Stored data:
══════════

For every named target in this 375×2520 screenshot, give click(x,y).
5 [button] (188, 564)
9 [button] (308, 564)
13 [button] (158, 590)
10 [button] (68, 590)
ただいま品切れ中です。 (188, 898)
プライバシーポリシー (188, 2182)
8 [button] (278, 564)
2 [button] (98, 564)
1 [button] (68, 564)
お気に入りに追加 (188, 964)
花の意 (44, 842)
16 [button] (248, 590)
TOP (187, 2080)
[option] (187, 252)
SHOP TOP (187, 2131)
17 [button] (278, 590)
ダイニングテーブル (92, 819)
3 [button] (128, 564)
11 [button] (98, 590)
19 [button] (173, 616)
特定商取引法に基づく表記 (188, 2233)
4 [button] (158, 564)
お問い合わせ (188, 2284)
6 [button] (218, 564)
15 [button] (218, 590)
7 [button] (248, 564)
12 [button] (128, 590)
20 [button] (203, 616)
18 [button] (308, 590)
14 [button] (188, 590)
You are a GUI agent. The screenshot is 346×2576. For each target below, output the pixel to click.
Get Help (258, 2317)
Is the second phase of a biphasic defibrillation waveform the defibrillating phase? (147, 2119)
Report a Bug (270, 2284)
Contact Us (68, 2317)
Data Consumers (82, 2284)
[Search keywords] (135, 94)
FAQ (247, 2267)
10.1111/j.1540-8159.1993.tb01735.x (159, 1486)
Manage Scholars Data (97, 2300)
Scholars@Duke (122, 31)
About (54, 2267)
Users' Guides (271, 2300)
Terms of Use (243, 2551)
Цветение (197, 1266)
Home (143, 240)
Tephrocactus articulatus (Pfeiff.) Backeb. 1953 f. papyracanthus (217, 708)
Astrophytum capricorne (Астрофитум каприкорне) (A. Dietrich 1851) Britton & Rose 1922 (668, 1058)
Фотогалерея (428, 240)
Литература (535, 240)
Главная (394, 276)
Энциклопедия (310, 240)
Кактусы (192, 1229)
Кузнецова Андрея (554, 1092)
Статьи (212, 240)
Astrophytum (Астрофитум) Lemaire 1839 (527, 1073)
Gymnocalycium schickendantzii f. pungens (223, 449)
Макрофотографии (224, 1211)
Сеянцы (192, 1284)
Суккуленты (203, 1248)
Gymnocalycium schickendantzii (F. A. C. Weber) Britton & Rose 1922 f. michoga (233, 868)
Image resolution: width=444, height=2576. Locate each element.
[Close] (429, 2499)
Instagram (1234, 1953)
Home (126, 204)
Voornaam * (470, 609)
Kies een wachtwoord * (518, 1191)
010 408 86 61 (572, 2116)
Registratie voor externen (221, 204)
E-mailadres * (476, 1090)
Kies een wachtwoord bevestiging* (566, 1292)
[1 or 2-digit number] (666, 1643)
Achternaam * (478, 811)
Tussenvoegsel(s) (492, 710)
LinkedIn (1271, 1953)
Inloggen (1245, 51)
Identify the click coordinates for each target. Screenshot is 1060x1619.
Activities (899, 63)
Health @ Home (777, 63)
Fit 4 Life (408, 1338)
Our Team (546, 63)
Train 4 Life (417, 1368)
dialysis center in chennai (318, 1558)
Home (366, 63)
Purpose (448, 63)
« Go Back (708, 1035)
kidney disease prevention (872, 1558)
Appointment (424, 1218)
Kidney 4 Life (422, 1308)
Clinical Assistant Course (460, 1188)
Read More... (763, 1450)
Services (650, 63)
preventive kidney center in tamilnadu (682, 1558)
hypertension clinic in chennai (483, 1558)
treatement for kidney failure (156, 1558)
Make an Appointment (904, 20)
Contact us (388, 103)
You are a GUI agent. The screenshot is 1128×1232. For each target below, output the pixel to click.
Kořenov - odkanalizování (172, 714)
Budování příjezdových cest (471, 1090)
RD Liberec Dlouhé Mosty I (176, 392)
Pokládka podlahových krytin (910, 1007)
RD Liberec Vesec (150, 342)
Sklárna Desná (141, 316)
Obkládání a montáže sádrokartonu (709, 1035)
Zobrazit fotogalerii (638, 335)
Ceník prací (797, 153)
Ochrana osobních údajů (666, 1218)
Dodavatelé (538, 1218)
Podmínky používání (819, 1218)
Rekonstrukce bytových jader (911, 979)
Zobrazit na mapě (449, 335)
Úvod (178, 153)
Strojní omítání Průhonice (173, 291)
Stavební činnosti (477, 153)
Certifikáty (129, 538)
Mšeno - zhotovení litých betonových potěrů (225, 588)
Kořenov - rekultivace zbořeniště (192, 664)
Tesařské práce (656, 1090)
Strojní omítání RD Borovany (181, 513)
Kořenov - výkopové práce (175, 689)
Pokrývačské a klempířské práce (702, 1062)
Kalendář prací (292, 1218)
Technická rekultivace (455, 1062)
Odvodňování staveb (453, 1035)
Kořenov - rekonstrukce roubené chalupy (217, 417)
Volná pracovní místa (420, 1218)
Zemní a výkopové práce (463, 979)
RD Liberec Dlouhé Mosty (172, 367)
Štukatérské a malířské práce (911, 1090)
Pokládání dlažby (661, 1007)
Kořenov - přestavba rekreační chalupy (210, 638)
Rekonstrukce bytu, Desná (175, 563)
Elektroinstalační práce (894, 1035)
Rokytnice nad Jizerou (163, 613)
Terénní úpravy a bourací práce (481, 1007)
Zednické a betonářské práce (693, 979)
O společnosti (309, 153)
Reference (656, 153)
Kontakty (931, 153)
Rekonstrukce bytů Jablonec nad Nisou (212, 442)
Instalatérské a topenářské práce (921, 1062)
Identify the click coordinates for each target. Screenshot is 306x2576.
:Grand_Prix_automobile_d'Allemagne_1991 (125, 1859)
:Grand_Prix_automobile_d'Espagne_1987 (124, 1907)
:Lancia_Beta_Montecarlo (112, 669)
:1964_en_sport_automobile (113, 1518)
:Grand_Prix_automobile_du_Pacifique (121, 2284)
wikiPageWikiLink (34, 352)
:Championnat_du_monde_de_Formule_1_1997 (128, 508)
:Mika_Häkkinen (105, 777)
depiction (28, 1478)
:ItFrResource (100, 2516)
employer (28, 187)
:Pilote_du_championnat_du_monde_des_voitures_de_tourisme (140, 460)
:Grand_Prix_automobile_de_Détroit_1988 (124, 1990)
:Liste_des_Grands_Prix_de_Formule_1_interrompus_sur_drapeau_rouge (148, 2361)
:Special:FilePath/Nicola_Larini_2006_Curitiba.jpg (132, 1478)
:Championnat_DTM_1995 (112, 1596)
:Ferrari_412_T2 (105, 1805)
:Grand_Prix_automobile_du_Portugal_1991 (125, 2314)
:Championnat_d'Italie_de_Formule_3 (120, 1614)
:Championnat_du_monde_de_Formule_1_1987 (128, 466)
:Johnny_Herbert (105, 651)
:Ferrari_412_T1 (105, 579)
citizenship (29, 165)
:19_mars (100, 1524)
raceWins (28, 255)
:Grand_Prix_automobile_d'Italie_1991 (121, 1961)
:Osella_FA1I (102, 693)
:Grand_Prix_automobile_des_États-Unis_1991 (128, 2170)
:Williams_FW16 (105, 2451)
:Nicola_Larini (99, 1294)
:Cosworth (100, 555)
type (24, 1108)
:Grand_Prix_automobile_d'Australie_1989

══════════

Exercise goal:
Reproduce only the lines above spanning from the line containing "20 [button] (203, 616)" through the line containing "Scholars@Duke (122, 31)", word for word.

Solution to the problem:
20 [button] (203, 616)
18 [button] (308, 590)
14 [button] (188, 590)
You are a GUI agent. The screenshot is 346×2576. For each target below, output the pixel to click.
Get Help (258, 2317)
Is the second phase of a biphasic defibrillation waveform the defibrillating phase? (147, 2119)
Report a Bug (270, 2284)
Contact Us (68, 2317)
Data Consumers (82, 2284)
[Search keywords] (135, 94)
FAQ (247, 2267)
10.1111/j.1540-8159.1993.tb01735.x (159, 1486)
Manage Scholars Data (97, 2300)
Scholars@Duke (122, 31)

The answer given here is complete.